U.S. Commerce Secretary Gina Raymondo told reporters that the IPEF offered Asian countries “alternatives to China’s approach to these complex issues.”
China has not expressed any interest in joining the IPEF. Many of Washington’s criteria seek to make Beijing unhappy with such an agreement, a U.S. official said.
Also excluded from the initial discussion were Taiwan, who wanted to join.
Biden’s national security adviser, Jake Sullivan, told reporters that Taiwan would not be part of the IPEF launch, but that Washington wanted to deepen economic ties with the self-governing island, which China claims.
Advertisement 4
Article content
The IPEF, introduced Monday, is an attempt to salvage some of the benefits of participating in a broader trade agreement, such as Trump’s resignation, now known as the Comprehensive and Progressive Agreement for the Trans-Pacific Partnership (CPTPP).
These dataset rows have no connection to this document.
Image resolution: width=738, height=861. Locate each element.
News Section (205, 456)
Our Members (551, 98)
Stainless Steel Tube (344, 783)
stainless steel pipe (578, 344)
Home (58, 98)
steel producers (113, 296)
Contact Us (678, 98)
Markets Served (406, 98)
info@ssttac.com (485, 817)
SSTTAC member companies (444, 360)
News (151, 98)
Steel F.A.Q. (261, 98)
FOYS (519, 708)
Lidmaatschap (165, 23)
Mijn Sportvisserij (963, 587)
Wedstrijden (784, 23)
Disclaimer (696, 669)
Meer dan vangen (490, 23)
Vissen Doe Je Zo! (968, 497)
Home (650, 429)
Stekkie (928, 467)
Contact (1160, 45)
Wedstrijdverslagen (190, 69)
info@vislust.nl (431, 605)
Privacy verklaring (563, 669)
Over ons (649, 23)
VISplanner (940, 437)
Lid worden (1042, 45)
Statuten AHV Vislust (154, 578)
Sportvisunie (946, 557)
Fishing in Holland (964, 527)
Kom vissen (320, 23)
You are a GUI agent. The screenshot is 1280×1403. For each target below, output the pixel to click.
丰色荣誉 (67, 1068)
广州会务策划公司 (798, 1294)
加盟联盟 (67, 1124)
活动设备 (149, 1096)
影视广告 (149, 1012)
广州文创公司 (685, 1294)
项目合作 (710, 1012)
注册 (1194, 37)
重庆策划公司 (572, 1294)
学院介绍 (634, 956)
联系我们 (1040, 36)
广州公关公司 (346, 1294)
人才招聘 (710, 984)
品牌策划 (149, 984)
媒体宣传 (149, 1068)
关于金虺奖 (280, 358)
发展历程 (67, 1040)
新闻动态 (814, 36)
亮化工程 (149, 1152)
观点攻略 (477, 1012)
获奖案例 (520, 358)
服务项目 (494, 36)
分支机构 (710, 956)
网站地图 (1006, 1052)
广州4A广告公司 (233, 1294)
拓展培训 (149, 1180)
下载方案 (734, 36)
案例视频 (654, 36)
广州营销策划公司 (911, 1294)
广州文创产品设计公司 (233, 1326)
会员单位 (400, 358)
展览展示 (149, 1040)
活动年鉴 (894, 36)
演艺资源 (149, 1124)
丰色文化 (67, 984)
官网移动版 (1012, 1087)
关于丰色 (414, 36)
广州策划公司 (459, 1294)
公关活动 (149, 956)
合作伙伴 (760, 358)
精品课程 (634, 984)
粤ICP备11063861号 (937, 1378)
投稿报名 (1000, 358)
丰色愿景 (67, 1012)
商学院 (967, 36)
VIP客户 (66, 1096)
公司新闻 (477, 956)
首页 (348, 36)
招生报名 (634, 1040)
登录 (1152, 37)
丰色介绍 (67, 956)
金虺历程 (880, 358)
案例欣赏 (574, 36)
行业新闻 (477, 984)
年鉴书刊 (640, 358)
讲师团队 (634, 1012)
As TPP.
Trade and economics experts at the Center for Strategic and International Studies in Washington say it is unclear how the Biden administration plans to achieve the IPEF target or what incentives it will be able to encourage cooperation.
In a briefing note, they said they had managed to attract more participants than expected by reducing barriers to participation in the launch without promising to enter the talks.
Advertisement 5
Article content
“However, these countries are only committed to a preliminary scoping round of negotiations, and it remains an open question whether this broad initial enthusiasm for the framework will continue once negotiations begin,” they wrote.
China applied to join the CPTPP in September. When Japanese Prime Minister Fumio Kishida met privately with Biden on Monday, he said he had told the US president that Washington should rejoin the trade deal.
US Trade Representative Katherine therefore said that the withdrawal of the TPP agreement from the United States was “something that was ultimately quite fragile.”
“The biggest problem with it was that we didn’t have the support at home to get it,” he said of the deal, adding that some would threaten U.S. jobs.
Beijing has been seen to take a vague view of the IPEF.
China welcomes supportive initiatives to strengthen regional cooperation, but “opposes any attempt to create divisions and conflicts,” Foreign Minister Wang Yi said in a statement. “Asia-Pacific should be a high ground for peaceful development, not a geopolitical gladiatorial area.”